(Dataset entries)

++++

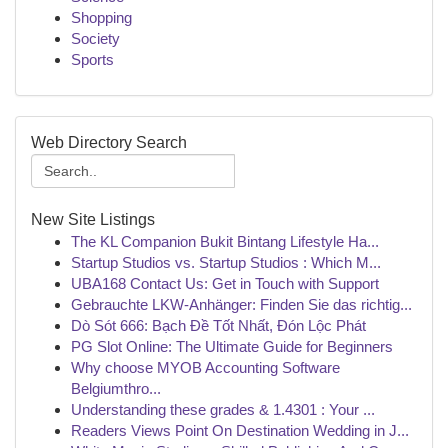
Shopping
Society
Sports
Web Directory Search
New Site Listings
The KL Companion Bukit Bintang Lifestyle Ha...
Startup Studios vs. Startup Studios : Which M...
UBA168 Contact Us: Get in Touch with Support
Gebrauchte LKW-Anhänger: Finden Sie das richtig...
Dò Sót 666: Bạch Đề Tốt Nhất, Đón Lộc Phát
PG Slot Online: The Ultimate Guide for Beginners
Why choose MYOB Accounting Software
Belgiumthro...
Understanding these grades & 1.4301 : Your ...
Readers Views Point On Destination Wedding in J...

++++

• _WHAT YOU ARE ASKED TO DO_:
The expected result is an exact transcription of the lines from the one containing "The KL Companion" through the end of the records above; please include both ends.

• _SOLUTION BELOW_:
The KL Companion Bukit Bintang Lifestyle Ha...
Startup Studios vs. Startup Studios : Which M...
UBA168 Contact Us: Get in Touch with Support
Gebrauchte LKW-Anhänger: Finden Sie das richtig...
Dò Sót 666: Bạch Đề Tốt Nhất, Đón Lộc Phát
PG Slot Online: The Ultimate Guide for Beginners
Why choose MYOB Accounting Software
Belgiumthro...
Understanding these grades & 1.4301 : Your ...
Readers Views Point On Destination Wedding in J...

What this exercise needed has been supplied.